_What is needed_. In the entries below, locate the line with "常の集団塾とは比較にならないほどの時間を確保して、個別補", then give again that line and all lines after it, exactly, with pictures omitted.

_Dataset records_.

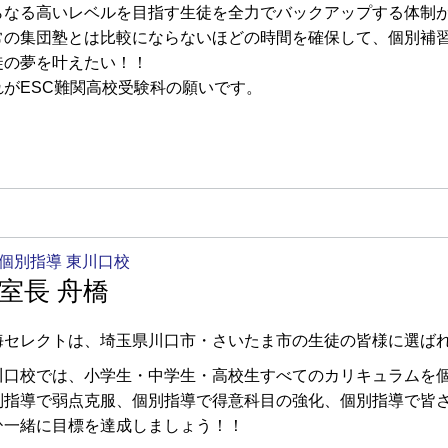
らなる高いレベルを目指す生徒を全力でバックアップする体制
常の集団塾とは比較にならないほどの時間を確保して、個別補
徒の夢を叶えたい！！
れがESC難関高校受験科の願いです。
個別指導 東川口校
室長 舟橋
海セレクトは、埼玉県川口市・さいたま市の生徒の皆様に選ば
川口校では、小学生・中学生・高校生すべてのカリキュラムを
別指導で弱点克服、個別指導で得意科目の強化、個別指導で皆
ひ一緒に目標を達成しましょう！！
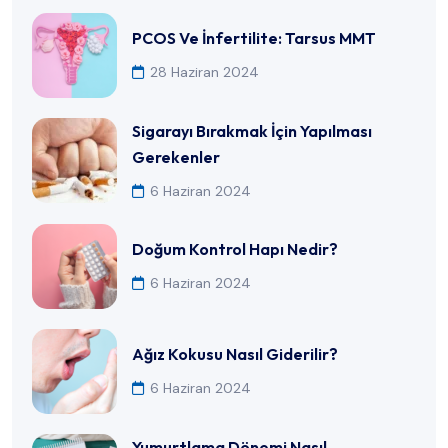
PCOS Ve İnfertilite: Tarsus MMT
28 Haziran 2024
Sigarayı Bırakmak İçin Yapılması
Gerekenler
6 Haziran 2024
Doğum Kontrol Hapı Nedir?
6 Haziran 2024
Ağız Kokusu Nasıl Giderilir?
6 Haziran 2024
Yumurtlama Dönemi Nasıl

_Result of this task_.
常の集団塾とは比較にならないほどの時間を確保して、個別補
徒の夢を叶えたい！！
れがESC難関高校受験科の願いです。
個別指導 東川口校
室長 舟橋
海セレクトは、埼玉県川口市・さいたま市の生徒の皆様に選ば
川口校では、小学生・中学生・高校生すべてのカリキュラムを
別指導で弱点克服、個別指導で得意科目の強化、個別指導で皆
ひ一緒に目標を達成しましょう！！
PCOS Ve İnfertilite: Tarsus MMT
28 Haziran 2024
Sigarayı Bırakmak İçin Yapılması
Gerekenler
6 Haziran 2024
Doğum Kontrol Hapı Nedir?
6 Haziran 2024
Ağız Kokusu Nasıl Giderilir?
6 Haziran 2024
Yumurtlama Dönemi Nasıl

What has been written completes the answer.